We’re at something of an inflection point, though. A decade after its launch, Alexa is changing in two key ways. One is good news for the future of skills, the other might be bad. The good is that Alexa is no longer a voice-only, or even voice-first, experience — as Echo Show and Fire TV devices have gotten more popular, more people are interacting with Alexa with a screen nearby. That could solve a lot of interaction problems and give developers new ways to put their skills in front of users. (Screens are also a great place to advertise your skill, a fact Amazon knows maybe too well.) When Alexa can show you things, it can do a lot more.

Already, Child says that a majority of Volley’s players are on a device with a screen. “We’re very long on smart TVs,” he says, laughing. “Every single smart TV that’s sold now has a microphone in the remote. I really think casual voice games … might make a lot of sense, and I think could be even more immersive.”

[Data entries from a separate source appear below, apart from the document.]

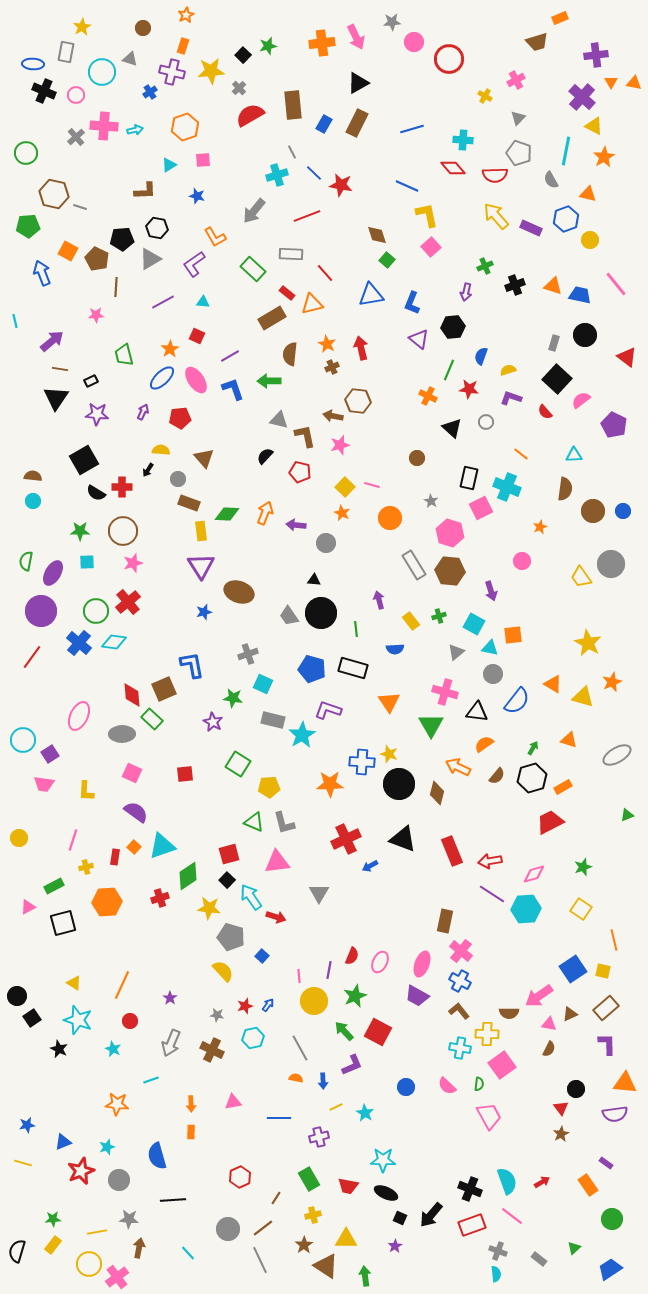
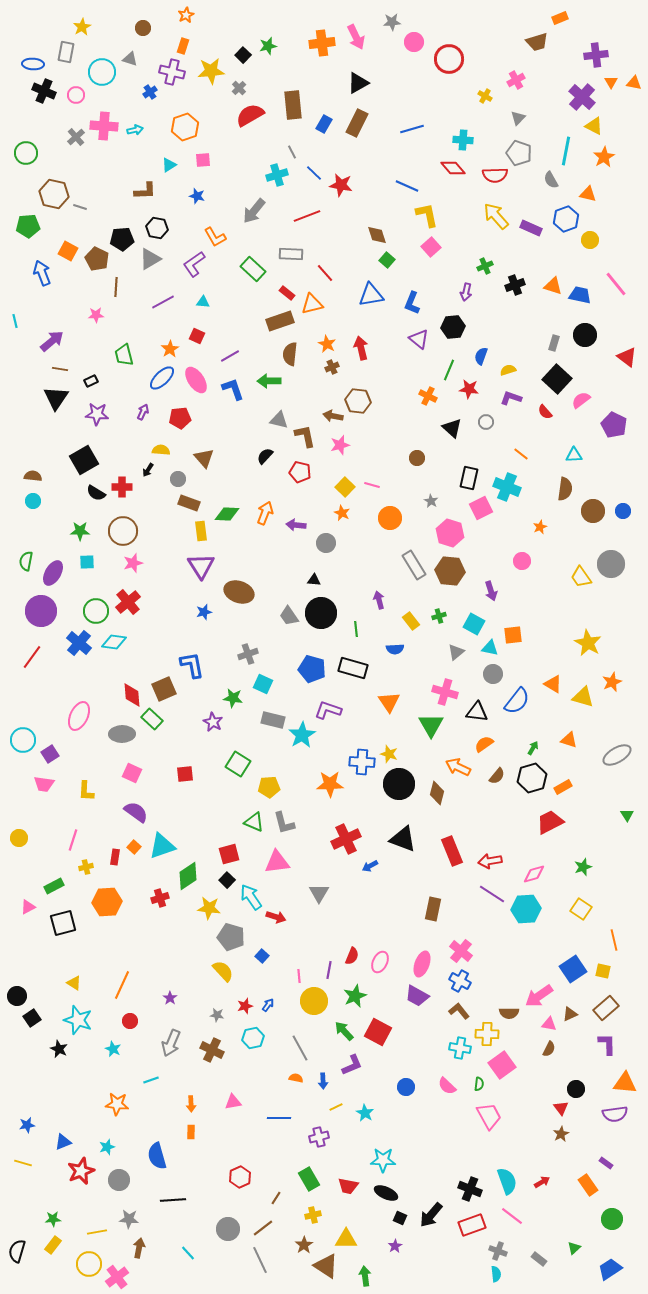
brown rectangle at (272, 318): moved 8 px right, 3 px down; rotated 12 degrees clockwise
green triangle at (627, 815): rotated 40 degrees counterclockwise
brown rectangle at (445, 921): moved 12 px left, 12 px up
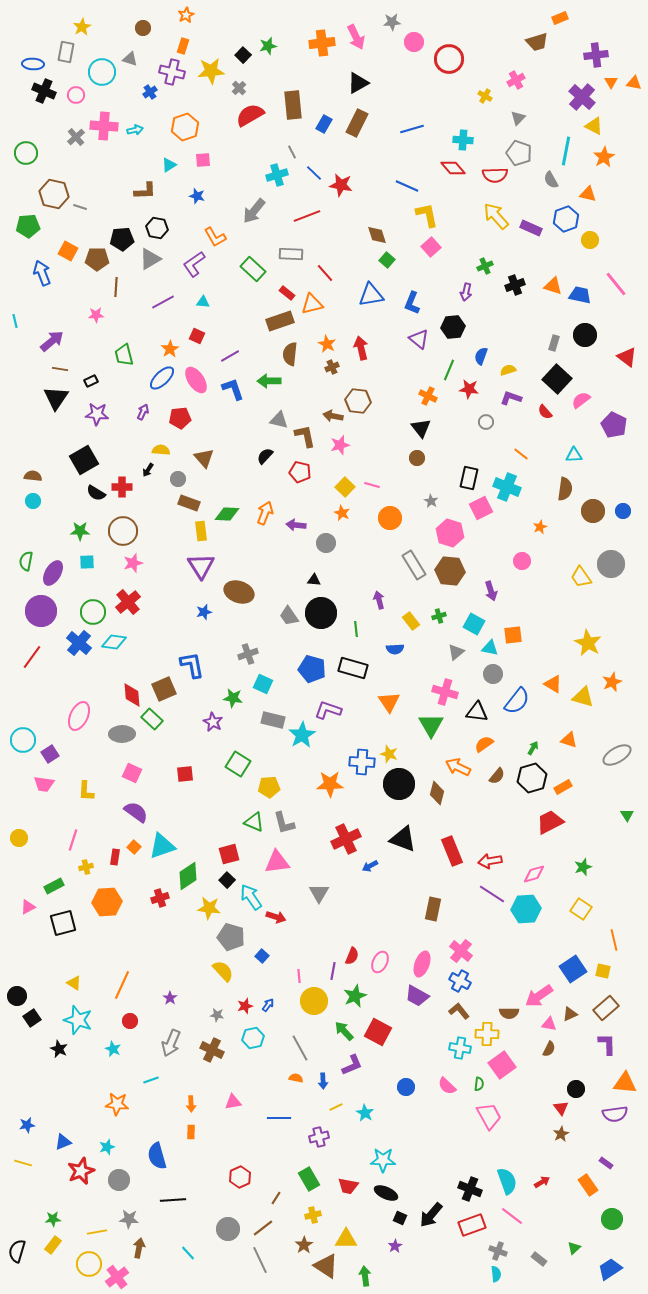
brown pentagon at (97, 259): rotated 25 degrees counterclockwise
black triangle at (452, 428): moved 31 px left; rotated 10 degrees clockwise
green circle at (96, 611): moved 3 px left, 1 px down
purple line at (329, 970): moved 4 px right, 1 px down
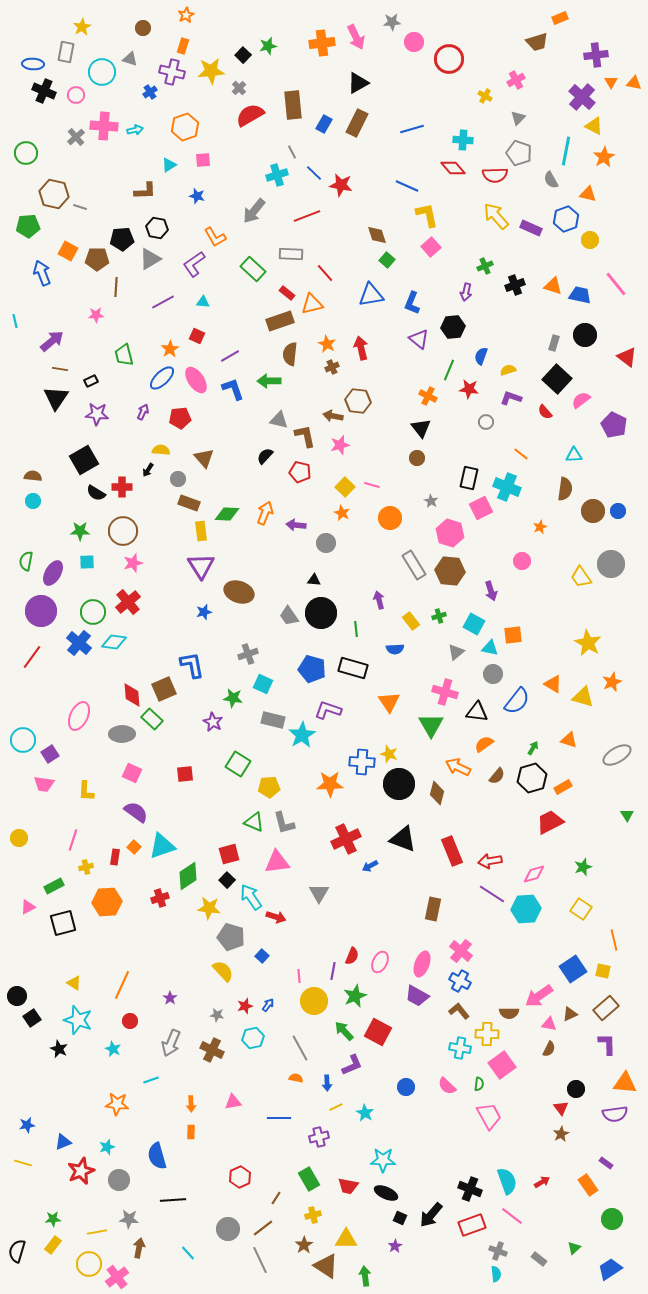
blue circle at (623, 511): moved 5 px left
blue arrow at (323, 1081): moved 4 px right, 2 px down
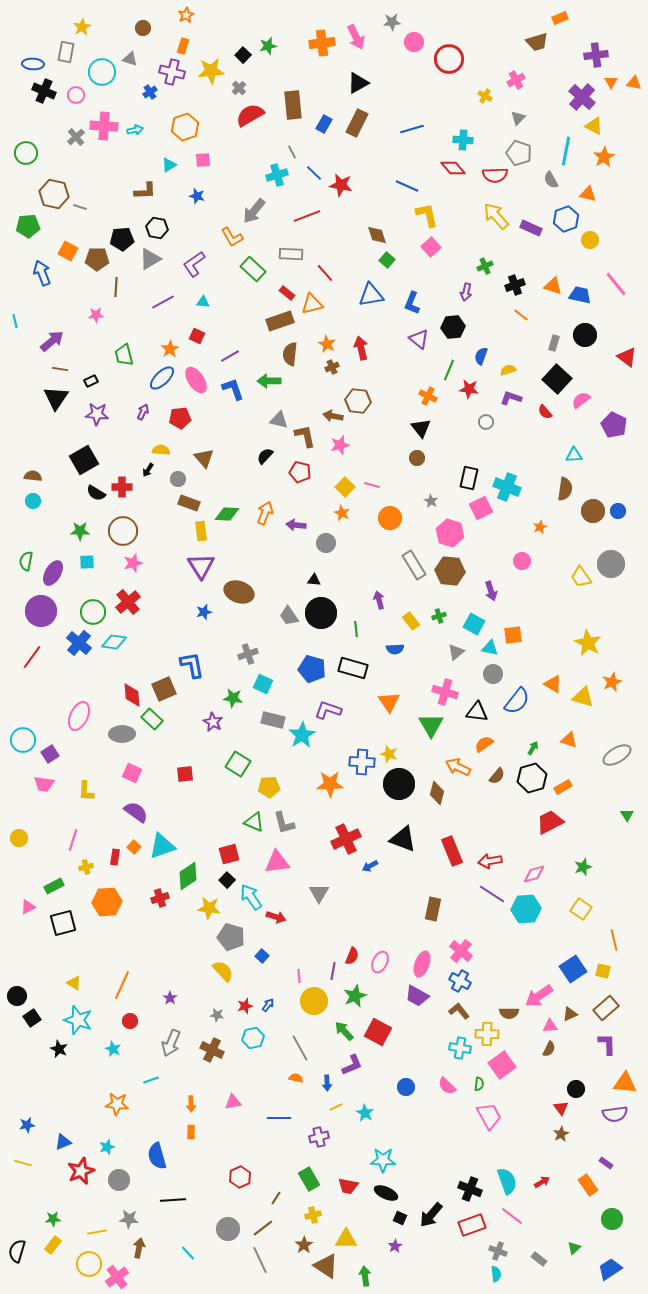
orange L-shape at (215, 237): moved 17 px right
orange line at (521, 454): moved 139 px up
pink triangle at (549, 1024): moved 1 px right, 2 px down; rotated 14 degrees counterclockwise
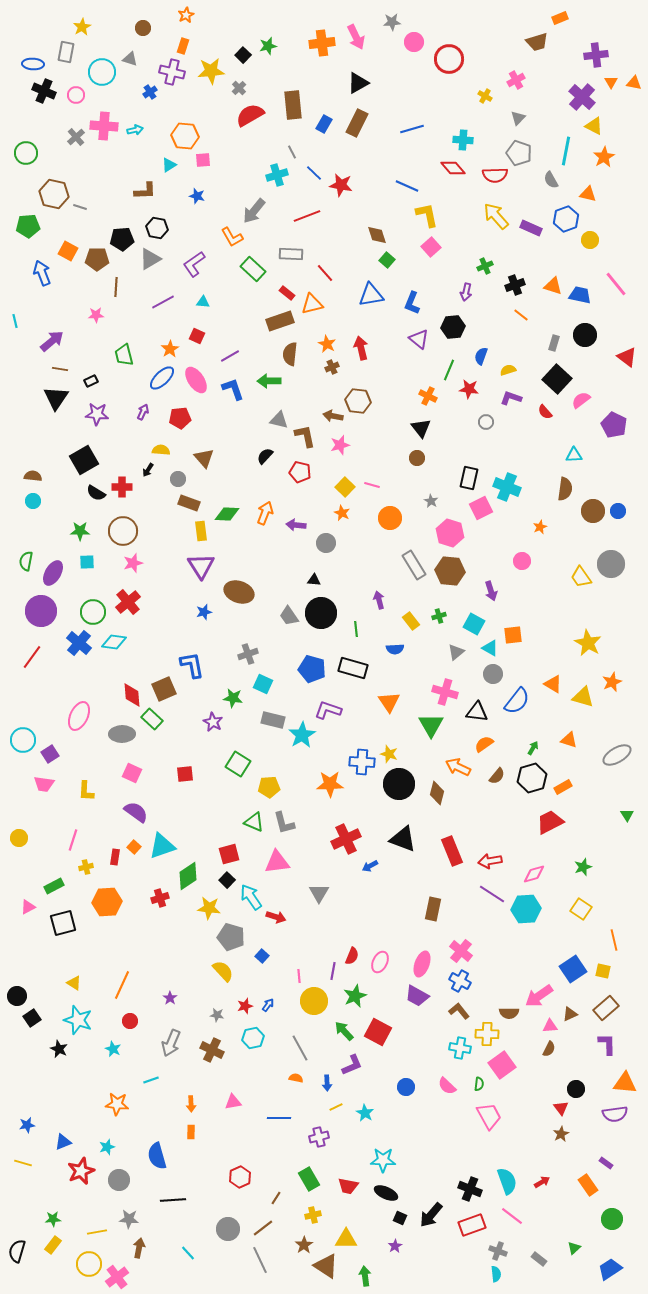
orange hexagon at (185, 127): moved 9 px down; rotated 24 degrees clockwise
cyan triangle at (490, 648): rotated 18 degrees clockwise
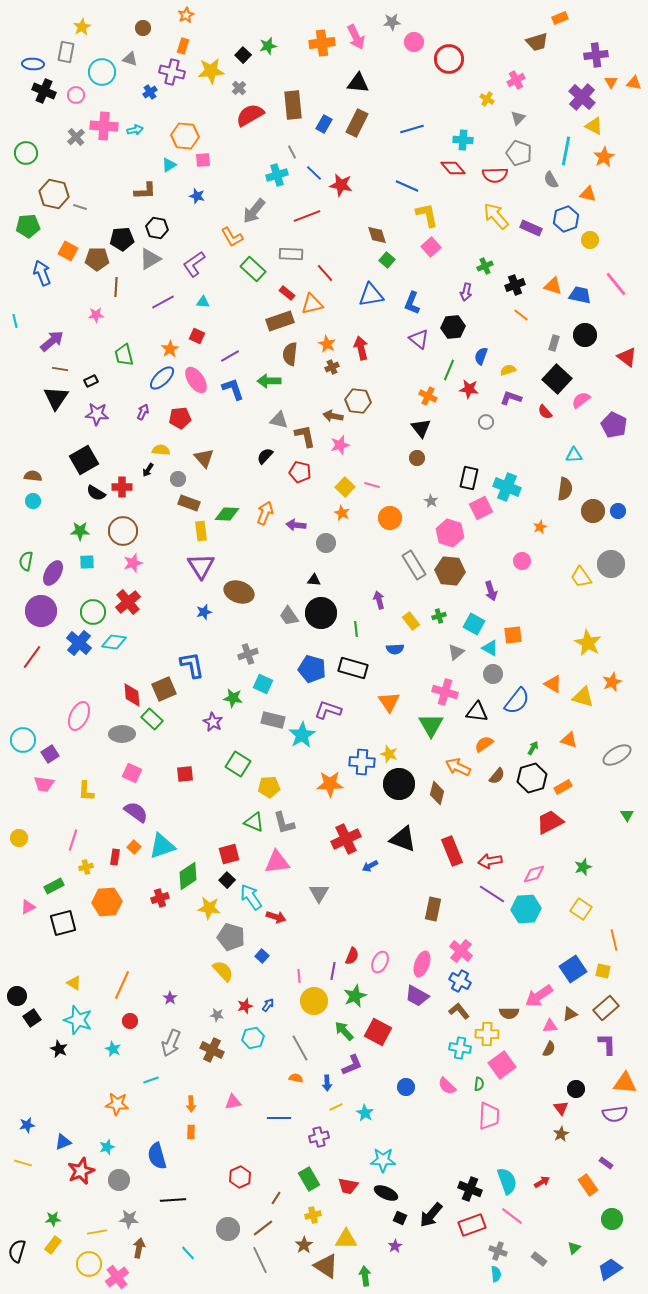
black triangle at (358, 83): rotated 35 degrees clockwise
yellow cross at (485, 96): moved 2 px right, 3 px down
pink trapezoid at (489, 1116): rotated 32 degrees clockwise
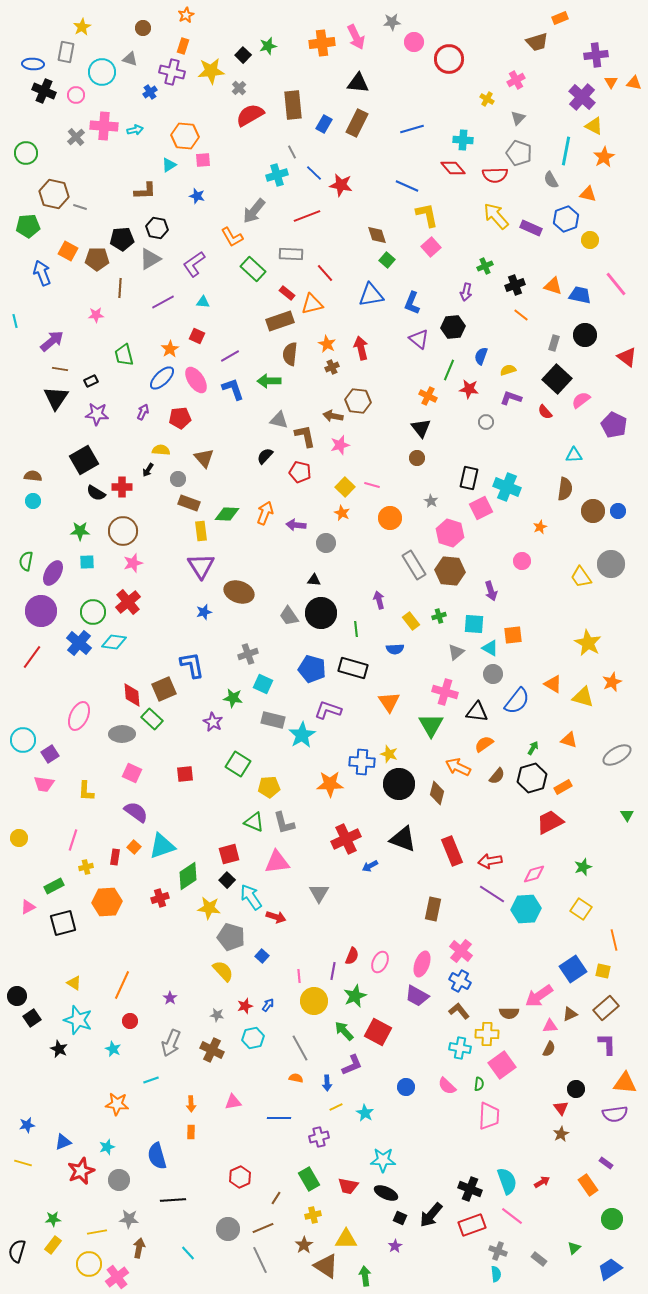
brown line at (116, 287): moved 4 px right, 1 px down
cyan square at (474, 624): rotated 25 degrees counterclockwise
brown line at (263, 1228): rotated 15 degrees clockwise
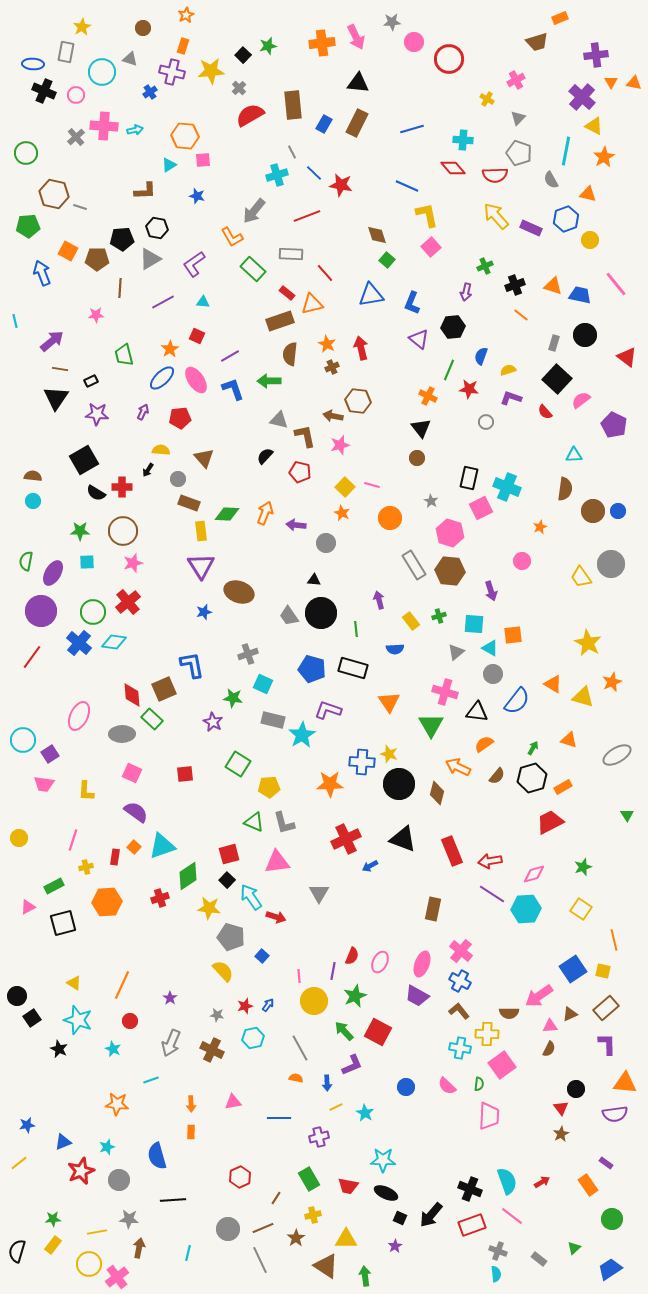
yellow line at (23, 1163): moved 4 px left; rotated 54 degrees counterclockwise
brown star at (304, 1245): moved 8 px left, 7 px up
cyan line at (188, 1253): rotated 56 degrees clockwise
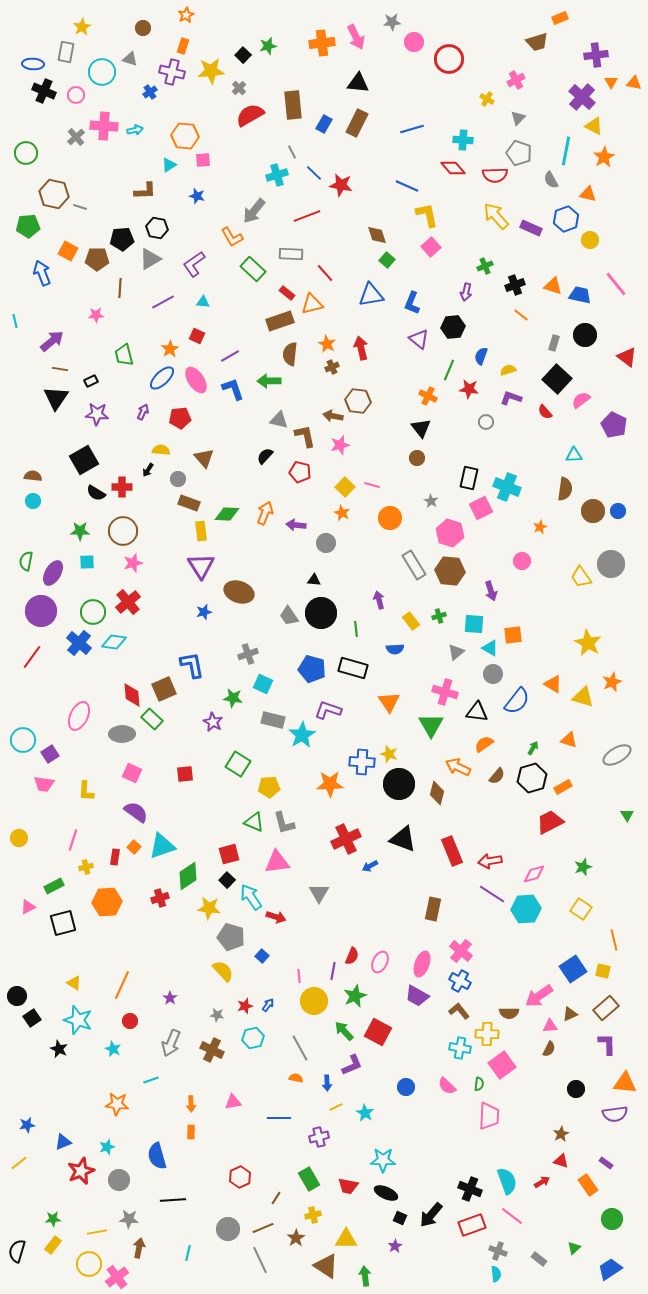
red triangle at (561, 1108): moved 53 px down; rotated 35 degrees counterclockwise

Amazon is also about to re-architect Alexa around LLMs, which could be the key to making all of this work. A smarter, AI-powered Alexa could finally understand what you’re actually trying to do, and do away with some of the awkward syntax required to use skills. It could understand more complicated questions and multistep instructions and use skills on your behalf. “Developers now need to only describe the capabilities of their device,” Amazon’s Charlie French said at Amazon’s AI Alexa launch event last year. “They don’t need to try and predict what a customer is going to say.” Amazon is just one of the companies promising that LLMs will be able to do things on your behalf with no extra work required; in that world, do skills even need to exist, or will the model simply figure out how to order pizza?

There’s some evidence that Amazon is behind in its AI work and that plugging in a language model won’t suddenly make Alexa amazing. (Even the best LLMs feel like they’re only sort of slightly close to almost being good enough to do this stuff.) But even if it does, it only makes the bigger question more important: what can virtual assistants really do for us? And how do we ask them to do it? The correct answers are “anything you want,” and “any way you like.” That requires a lot of developers to give Alexa new powers. Which requires Amazon to give them a product, and a business, worth the effort.